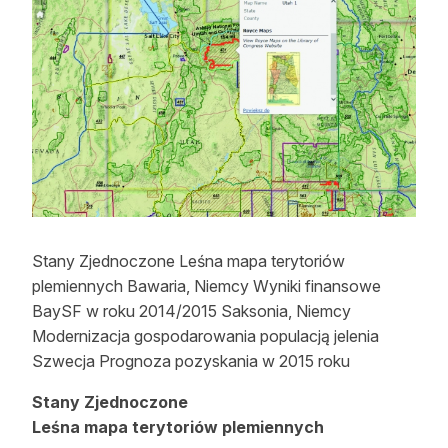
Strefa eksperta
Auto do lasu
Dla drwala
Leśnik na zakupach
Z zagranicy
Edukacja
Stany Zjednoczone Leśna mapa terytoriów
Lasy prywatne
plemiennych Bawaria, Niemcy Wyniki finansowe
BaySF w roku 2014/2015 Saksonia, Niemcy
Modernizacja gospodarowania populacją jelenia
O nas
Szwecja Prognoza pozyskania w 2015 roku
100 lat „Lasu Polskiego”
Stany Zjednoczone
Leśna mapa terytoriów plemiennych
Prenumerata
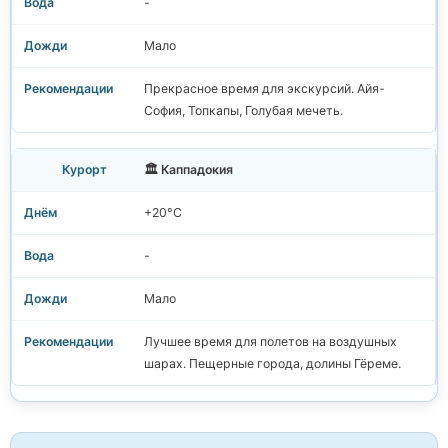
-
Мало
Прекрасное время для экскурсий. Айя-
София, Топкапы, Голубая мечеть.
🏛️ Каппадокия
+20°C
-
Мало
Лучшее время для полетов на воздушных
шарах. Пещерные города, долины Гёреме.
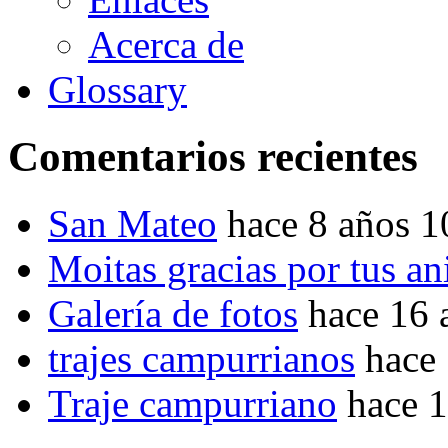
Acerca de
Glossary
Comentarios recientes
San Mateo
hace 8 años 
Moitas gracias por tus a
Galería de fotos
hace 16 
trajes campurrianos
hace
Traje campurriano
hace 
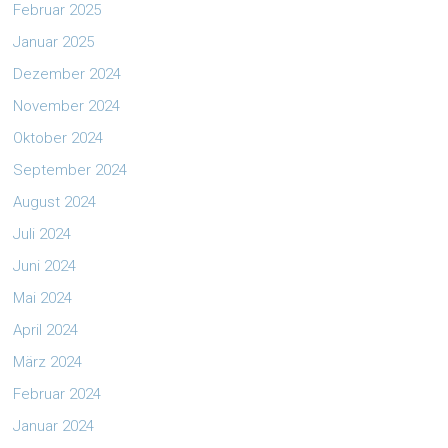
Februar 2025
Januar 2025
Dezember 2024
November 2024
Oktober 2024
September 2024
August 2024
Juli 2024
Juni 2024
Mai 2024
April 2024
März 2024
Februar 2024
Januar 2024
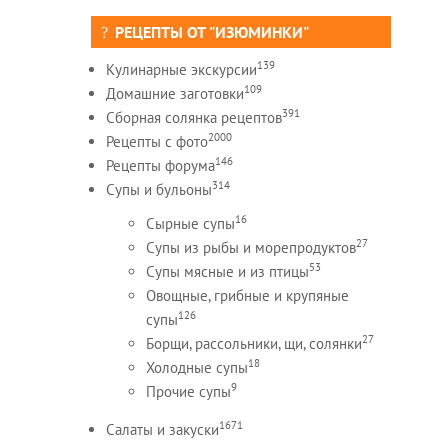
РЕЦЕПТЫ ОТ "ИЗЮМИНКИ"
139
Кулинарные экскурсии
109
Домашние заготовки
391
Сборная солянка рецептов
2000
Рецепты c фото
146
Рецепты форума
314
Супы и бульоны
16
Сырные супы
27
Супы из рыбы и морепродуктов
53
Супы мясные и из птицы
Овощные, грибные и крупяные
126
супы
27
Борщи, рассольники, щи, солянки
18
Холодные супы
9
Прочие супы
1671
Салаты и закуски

* * *

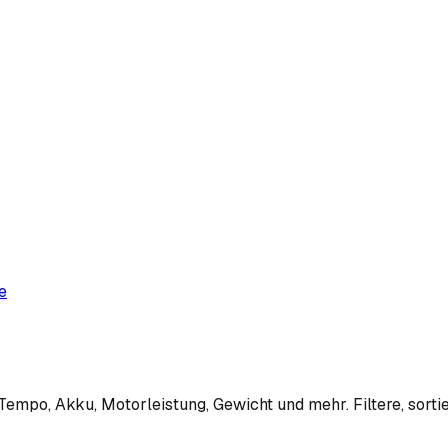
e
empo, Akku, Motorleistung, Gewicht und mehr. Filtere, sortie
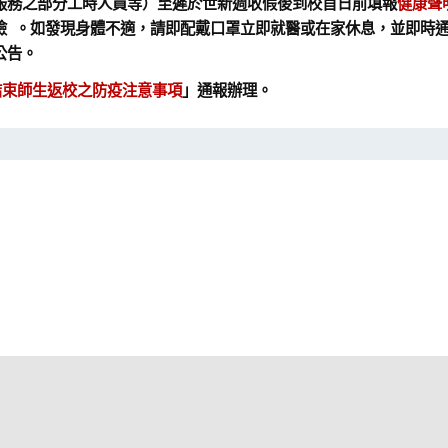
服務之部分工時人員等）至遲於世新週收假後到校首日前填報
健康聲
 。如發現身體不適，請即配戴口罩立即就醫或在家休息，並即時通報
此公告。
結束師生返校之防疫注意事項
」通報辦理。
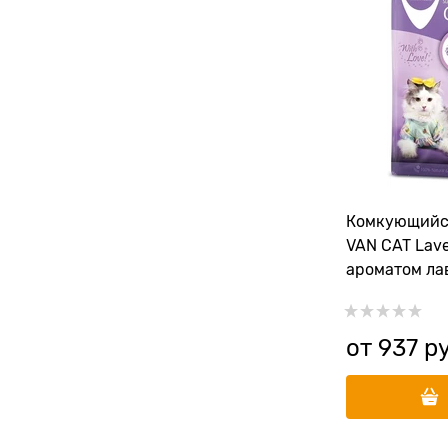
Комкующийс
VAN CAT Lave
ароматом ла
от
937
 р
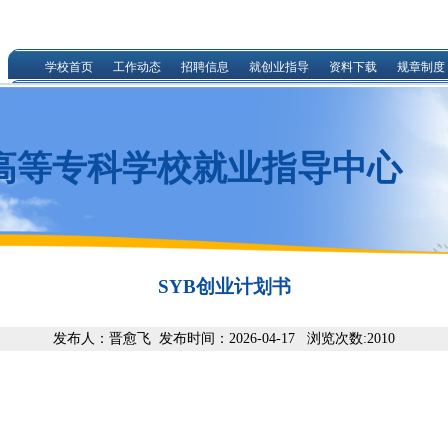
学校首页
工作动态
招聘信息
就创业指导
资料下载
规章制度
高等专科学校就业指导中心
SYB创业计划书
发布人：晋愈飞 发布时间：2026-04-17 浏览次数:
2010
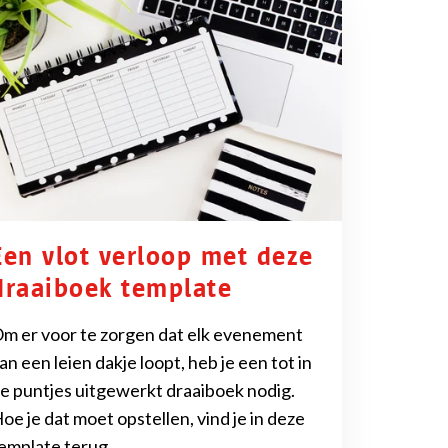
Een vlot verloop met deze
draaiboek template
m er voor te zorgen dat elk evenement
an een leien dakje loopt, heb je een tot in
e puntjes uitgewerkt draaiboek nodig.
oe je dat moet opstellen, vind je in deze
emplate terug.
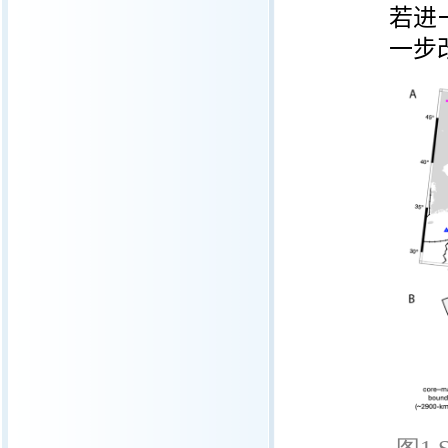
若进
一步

==

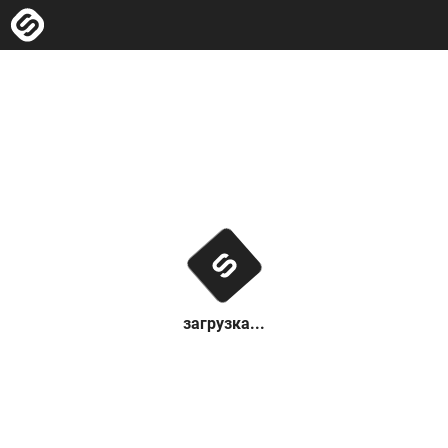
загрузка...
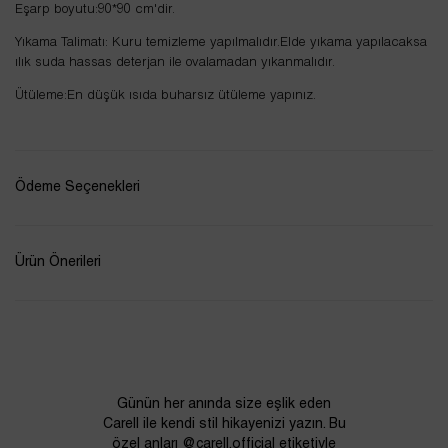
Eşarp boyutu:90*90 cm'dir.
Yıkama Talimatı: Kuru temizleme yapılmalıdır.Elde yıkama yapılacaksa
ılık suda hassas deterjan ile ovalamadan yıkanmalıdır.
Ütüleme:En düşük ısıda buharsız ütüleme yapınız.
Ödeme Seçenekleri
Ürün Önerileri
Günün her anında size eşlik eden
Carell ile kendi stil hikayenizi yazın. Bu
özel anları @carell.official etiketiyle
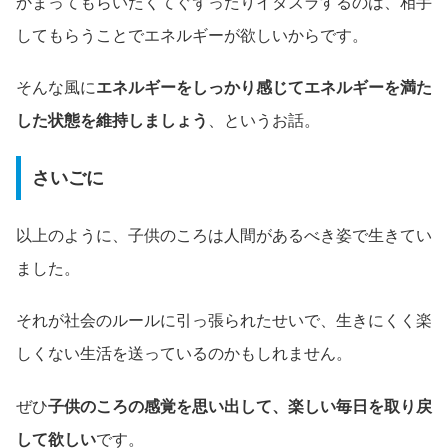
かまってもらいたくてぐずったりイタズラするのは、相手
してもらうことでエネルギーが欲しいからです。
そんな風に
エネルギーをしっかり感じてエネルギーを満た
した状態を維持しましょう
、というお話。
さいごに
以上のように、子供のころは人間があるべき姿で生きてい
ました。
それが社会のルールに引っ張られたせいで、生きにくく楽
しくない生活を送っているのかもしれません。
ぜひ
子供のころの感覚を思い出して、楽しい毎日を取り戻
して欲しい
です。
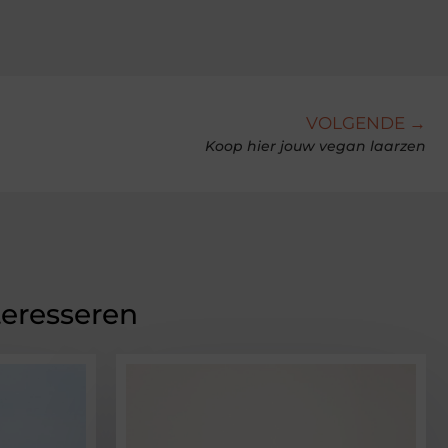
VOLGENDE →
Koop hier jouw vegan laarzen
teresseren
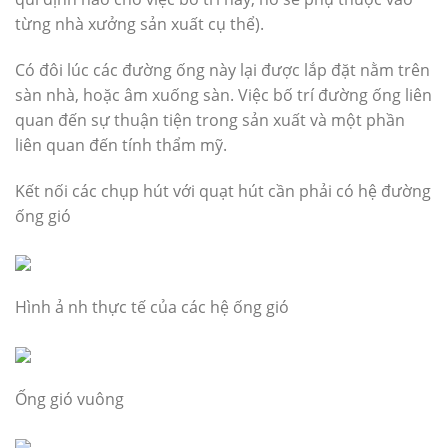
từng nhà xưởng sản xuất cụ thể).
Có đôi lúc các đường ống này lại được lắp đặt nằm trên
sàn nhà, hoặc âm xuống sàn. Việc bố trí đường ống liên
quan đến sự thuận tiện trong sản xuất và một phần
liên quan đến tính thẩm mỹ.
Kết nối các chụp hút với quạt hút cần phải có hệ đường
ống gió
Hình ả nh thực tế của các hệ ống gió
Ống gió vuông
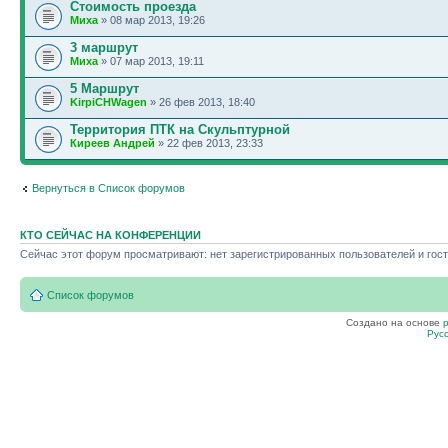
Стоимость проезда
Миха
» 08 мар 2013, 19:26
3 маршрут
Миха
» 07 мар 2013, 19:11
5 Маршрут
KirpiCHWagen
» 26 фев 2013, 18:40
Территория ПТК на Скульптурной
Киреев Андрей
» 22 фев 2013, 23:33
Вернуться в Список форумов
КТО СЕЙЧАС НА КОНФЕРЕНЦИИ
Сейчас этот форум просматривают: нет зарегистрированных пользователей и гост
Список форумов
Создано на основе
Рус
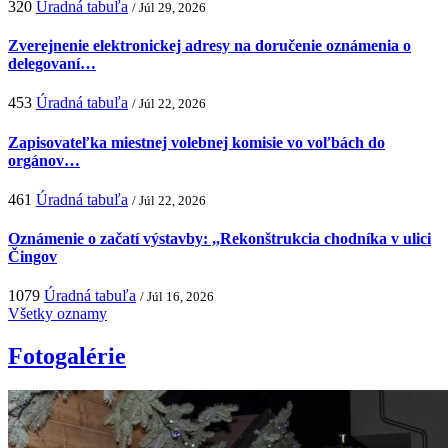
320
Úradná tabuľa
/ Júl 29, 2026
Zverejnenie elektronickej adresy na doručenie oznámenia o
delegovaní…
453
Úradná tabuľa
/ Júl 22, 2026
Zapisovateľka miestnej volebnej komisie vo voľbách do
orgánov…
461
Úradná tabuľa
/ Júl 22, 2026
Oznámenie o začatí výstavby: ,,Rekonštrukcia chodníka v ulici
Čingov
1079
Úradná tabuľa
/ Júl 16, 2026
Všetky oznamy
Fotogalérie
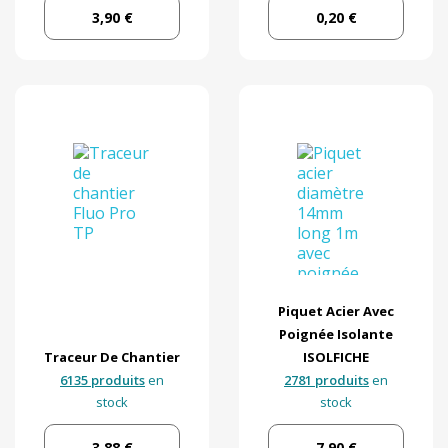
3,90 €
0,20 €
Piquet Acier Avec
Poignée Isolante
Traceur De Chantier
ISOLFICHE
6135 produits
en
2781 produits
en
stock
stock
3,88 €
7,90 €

**Task objective**
Using the records above, print exactly the run of lines that starts with the line with "мар 2013, 19:26" and goes on through the line with "Júl 29, 2026", pictures excluded.

**Output of the task**
» 08 мар 2013, 19:26
3 маршрут
Миха
» 07 мар 2013, 19:11
5 Маршрут
KirpiCHWagen
» 26 фев 2013, 18:40
Территория ПТК на Скульптурной
Киреев Андрей
» 22 фев 2013, 23:33
Вернуться в Список форумов
КТО СЕЙЧАС НА КОНФЕРЕНЦИИ
Сейчас этот форум просматривают: нет зарегистрированных пользователей и гост
Список форумов
Создано на основе
Рус
320
Úradná tabuľa
/ Júl 29, 2026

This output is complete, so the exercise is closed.